Who’s worried about climate change

The Intergovernmental Panel on Climate Change released its 5th assessment report on climate change, last Friday. The conclusion of the report remains the same as for the previous reports that climate change is real and is man made. The only thing changed is the confidence level of the scientists working on the report. They are now 95% confident that humans are warming the planet. But how serious do we humans take this threat? Pew, an independent think tank in Washington conducted a big study earlier this year on the attitude towards climate change as a global threat. The results were quite concerning and paradoxical. The world leaders,U.S and China, the leading green house gas emissions nations stand as among the least concerned about climate change while Pakistan stands on the last position for consideration, if any, towards climate change.At least half the public in 24 of the 39 countries say climate change is a major threat to their nation. People in Greece (87%), South Korea (85%), Brazil (76%), Lebanon (74%) and Japan (72%) express the highest levels of concern. 4 in 10 Americans (40%) and  39% Chinese say it is a major threat.

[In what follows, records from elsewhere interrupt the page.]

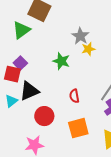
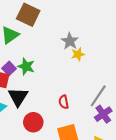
green star: (61, 61) -> (26, 66), moved
black triangle: (29, 91) -> (18, 97), turned -35

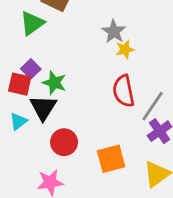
green star: (26, 66) -> (54, 83), moved
red semicircle: (64, 102) -> (124, 91), moved, size x1.6

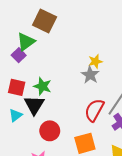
gray star: (114, 31) -> (90, 75), moved
purple square: (31, 69) -> (19, 55), moved
red semicircle: (124, 91) -> (94, 110), moved, turned 40

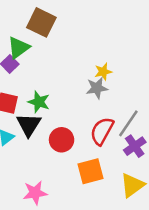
gray star: (90, 75) -> (97, 88), turned 30
red circle: (50, 131) -> (62, 140), moved

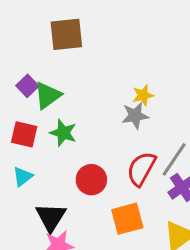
brown square: (41, 22) -> (66, 34), turned -32
green triangle: (19, 48) -> (48, 95), moved
black triangle: (29, 125) -> (51, 217), moved

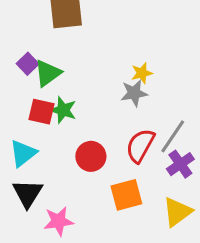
red square: (24, 134) -> (42, 112), moved
cyan triangle: (23, 177) -> (23, 153), size x1.4
black triangle: (51, 217) -> (28, 193), moved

Americans lukewarm response to the phenomenon of global change is not something new. The state media blind folds the public into believing that this is a hoax and political divide n this issue with Democrats (55%) and Republicans only (22%) viewing climate change as a threat, puts any climate change action into inaction.

While the GHG guzzling giants remain complacent, Pakistan continues to take the brunt of being amongst the 10 most disaster prone countries. With severe floodings successively in the past three years, Pakistan remains extremely vulnerable due to its agrarian economy. Food insecurity, job losses, increasing economic and social imbalances have all exacerbated due to the problem of climate change. If the imbalances are not resolved, chances are we might head towards civilian war and violence. The  Centre for Climate and Security,a think tank on climate and security issues, in an excellent piece “Syria: Climate change, Drought and Social Unrest”  underlines the factors causing the civilian war in Syria that have remain underreported. As per the report, “many social, economic, environmental and climatic changes in Syria eroded the social contract between citizen and government in the country, thus strengthening  the case for opposition movement.” This report is an eye opener for all the politicians and policy  makers to consider the threat of climate change as real as it has all the economic and psychological factors to incite the public to violence.

In short, the IPCC report with its sweeping implications of rising temperatures and sea levels and melting glaciers is a cause of concern for all, all who care for humanity, for the planet earth and are open to a good debate and common sense on the subject.